Peux-tu nous raconter ton parcours ? (Bac, Paces, etc)
J’ai eu un bac scientifique mention européenne. J’ai toujours été studieuse et bosseuse. J’ai toujours eu l’envie de bien faire pour pouvoir faire le métier que je souhaitais. Mes efforts ont été payés, puisque j’ai eu mon bac avec mention très bien. J’ai ensuite quitté mes parents pour aller vivre à Marseille pour faire médecine. Cette année a été très difficile à vivre psychologiquement malgré mon habitude de travail. J’ai finalement eu la Paces en tant que primante. Je suis actuellement en 4e année de médecine (DFASM1), la première année d’externat.

Pourquoi avoir choisi des études de médecine ? As-tu hésité avec autre chose ?
Dans ma famille, personne n’est médecin. Je suis issue d’une famille d’enseignants. J’ai malheureusement connu le monde médical et l’hôpital très jeune. L’hôpital est un lieu qui m’était à la fois effrayant et familier. J’y ai même appris à faire mes lacets. Les termes médicaux, les soignants, et tout ce qui va avec l’hôpital ne m’ont jamais été inconnus. J’ai eu l’envie d’en connaître plus sur le fonctionnement du corps humain, ça m’a toujours passionnée. Aussi, certains médecins que j’ai pu rencontrer m’ont donné envie d’être à leur place pour soigner d’autres personnes à mon tour, j’avais envie de rendre ce qu’on m’avait donné, d’être de « l’autre côté ». A l’école primaire je voulais être médecin, puis la longueur des études m’a effrayée. Je me suis rabattue sur kiné. Pendant mon stage de 3ème effectué chez mon kiné, je me suis rendu compte que je préférais faire médecine. Depuis cela ne m’a jamais quittée. Et je n’avais qu’une hâte : rentrer en fac de médecine.

Tu es atteinte de mucoviscidose, peux-tu nous parler de ton enfance ?
La mucoviscidose m’a été diagnostiquée à 18 mois. Quand je suis née, la muco n’était pas diagnostiquée dès la naissance. Après ma naissance, pendant un an, j’ai pris très peu de poids et je digérais très mal, mes parents se sont inquiétés. C’est notre médecin généraliste qui nous a orientés vers le service de génétique de la Timone pour faire un test de la sueur qui s’est avéré positif. Nous avons ensuite fait des tests génétiques qui ont montré que je portais la mutation Delta F508 homozygote. Je ne me souviens pas, consciemment en tout cas, de cette annonce. Mais je la vis au travers des émotions de mes parents. C’est quelque chose qui me touche particulièrement et dont j’ai du mal à parler sereinement. C’est une annonce qui a changé notre vie, bien qu’elle ait été présente depuis toujours.
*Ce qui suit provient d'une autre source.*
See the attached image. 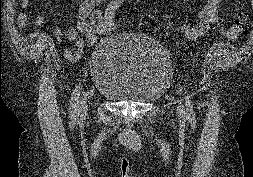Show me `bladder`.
<instances>
[{"instance_id": "bladder-1", "label": "bladder", "mask_w": 253, "mask_h": 177, "mask_svg": "<svg viewBox=\"0 0 253 177\" xmlns=\"http://www.w3.org/2000/svg\"><path fill=\"white\" fill-rule=\"evenodd\" d=\"M90 72L96 93L118 103H149L167 90L172 64L156 40L113 33L94 51Z\"/></svg>"}]
</instances>
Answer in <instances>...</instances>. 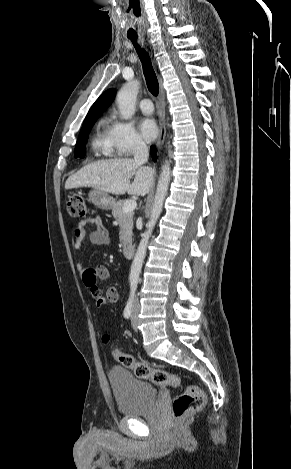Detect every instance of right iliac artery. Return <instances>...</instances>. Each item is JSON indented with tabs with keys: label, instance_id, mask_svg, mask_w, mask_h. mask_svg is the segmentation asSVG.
I'll return each mask as SVG.
<instances>
[{
	"label": "right iliac artery",
	"instance_id": "1",
	"mask_svg": "<svg viewBox=\"0 0 291 469\" xmlns=\"http://www.w3.org/2000/svg\"><path fill=\"white\" fill-rule=\"evenodd\" d=\"M132 302H133V296L129 298L127 305L124 309L123 315L126 319H128L131 316L132 313Z\"/></svg>",
	"mask_w": 291,
	"mask_h": 469
}]
</instances>
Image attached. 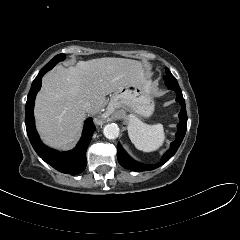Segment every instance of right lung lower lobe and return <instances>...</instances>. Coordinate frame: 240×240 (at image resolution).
<instances>
[{
	"label": "right lung lower lobe",
	"instance_id": "1",
	"mask_svg": "<svg viewBox=\"0 0 240 240\" xmlns=\"http://www.w3.org/2000/svg\"><path fill=\"white\" fill-rule=\"evenodd\" d=\"M53 67V65H45L32 83L26 102V130L34 150L46 163L62 173L76 175L83 172L87 165L86 151L96 130L92 118L87 119L85 122L82 137L76 148L68 152H58L45 146L39 139L35 128L33 115L35 97L40 90L43 75Z\"/></svg>",
	"mask_w": 240,
	"mask_h": 240
}]
</instances>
Peux-tu nous décrire la mucoviscidose ?
La mucoviscidose est une maladie génétique de transmission autosomique récessive. Elle concerne le gène qui code pour la protéine CFTR (canal chlore) au niveau du chromosome 7. Ce canal sert à réguler les échanges de sel au sein des muqueuses. Il existe plusieurs mutations qui vont altérer la fonction de la protéine à plusieurs niveaux. La plus courante est la delta F508. Les échanges de sel se font mal au sein des muqueuses et induit un mucus plus visqueux. La muco touche principalement les voies respiratoires et digestives. Les principales conséquences sont les infections pulmonaires à répétitions et obstructions bronchiques qui peuvent mener à une insuffisance respiratoire pouvant nécessiter une greffe. Il y a aussi une atteinte hépatique et pancréatique avec insuffisance pancréatique exocrine puis endocrine. Au niveau hépatique, certaines formes peuvent donner une insuffisance hépatocellulaire à terme. Chaque muco est différente. Les atteintes peuvent être plus ou moins importantes, toucher plus les voies respiratoires que digestives et inversement. C’est une maladie qui nécessite un suivi hospitalier au moins trimestriel, des traitements et de la kiné quotidiennement. Et en période de surinfection, des cures intraveineuses d’antibiotiques peuvent être nécessaires. C’est une maladie dont on ne guérit pas encore, mais grâce aux progrès scientifiques, l’espérance de vie est passée de 8 à 48 ans en l’espace de quarante ans. Le traitement est principalement symptomatique. Il existe actuellement, et depuis seulement quelques années des traitements qui restaurent en partie la fonction de CFTR pour quelques mutations. Nous sommes encore loin de la guérison mais ces nouveaux traitements sont une avancée majeure dans la maladie.
Pour ma part, je ne suis pas greffée et il n’en est pas question à l’heure actuelle. J’ai une insuffisance pancréatique exocrine. Je n’ai pas d’atteinte endocrine ni hépatique. Et au niveau pulmonaire j’ai une capacité respiratoire d’environ 65 %, ce qui suffit pour vivre normalement et faire du sport comme tout le monde.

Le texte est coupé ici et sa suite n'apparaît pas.